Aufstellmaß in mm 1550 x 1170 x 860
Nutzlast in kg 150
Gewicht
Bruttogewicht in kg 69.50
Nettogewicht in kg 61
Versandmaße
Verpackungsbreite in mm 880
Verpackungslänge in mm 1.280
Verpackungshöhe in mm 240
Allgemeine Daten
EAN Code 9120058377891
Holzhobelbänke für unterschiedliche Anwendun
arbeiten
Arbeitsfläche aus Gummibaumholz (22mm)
* * *
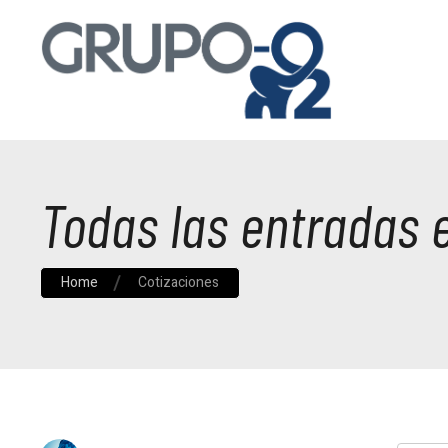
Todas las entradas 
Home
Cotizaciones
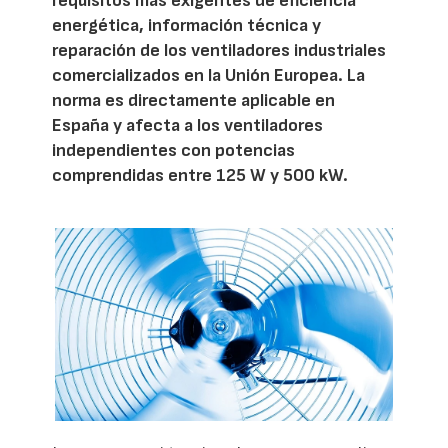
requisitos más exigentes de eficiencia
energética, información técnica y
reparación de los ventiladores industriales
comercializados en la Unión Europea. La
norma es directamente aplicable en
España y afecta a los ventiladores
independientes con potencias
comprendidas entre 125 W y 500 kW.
--
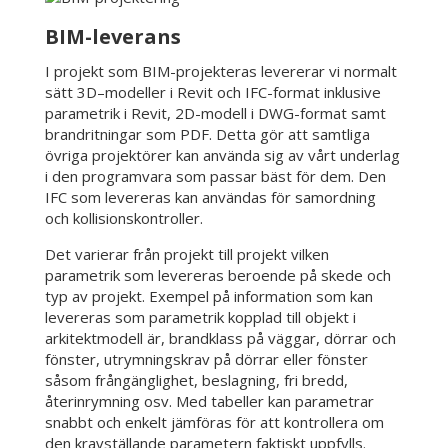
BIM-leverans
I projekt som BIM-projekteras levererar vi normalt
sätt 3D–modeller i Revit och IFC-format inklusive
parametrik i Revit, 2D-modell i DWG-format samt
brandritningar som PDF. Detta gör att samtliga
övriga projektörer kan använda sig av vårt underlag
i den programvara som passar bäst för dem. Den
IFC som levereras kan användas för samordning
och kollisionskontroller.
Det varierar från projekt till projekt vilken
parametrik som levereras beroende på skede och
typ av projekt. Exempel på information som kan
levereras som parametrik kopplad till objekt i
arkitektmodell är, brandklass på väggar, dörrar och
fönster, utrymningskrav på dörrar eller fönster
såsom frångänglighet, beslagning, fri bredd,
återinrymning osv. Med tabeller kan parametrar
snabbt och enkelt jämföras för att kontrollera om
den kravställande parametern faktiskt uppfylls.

> [EXERCISE OBJECTIVE] Above are records; repeat only the lines starting at the line with "EAN Code 9120058377891" and ending at the line with "Arbeitsfläche aus Gummibaumholz (22mm)", exactly as they appear, both included.

> [SOLUTION TO THIS TASK]
EAN Code 9120058377891
Holzhobelbänke für unterschiedliche Anwendun
arbeiten
Arbeitsfläche aus Gummibaumholz (22mm)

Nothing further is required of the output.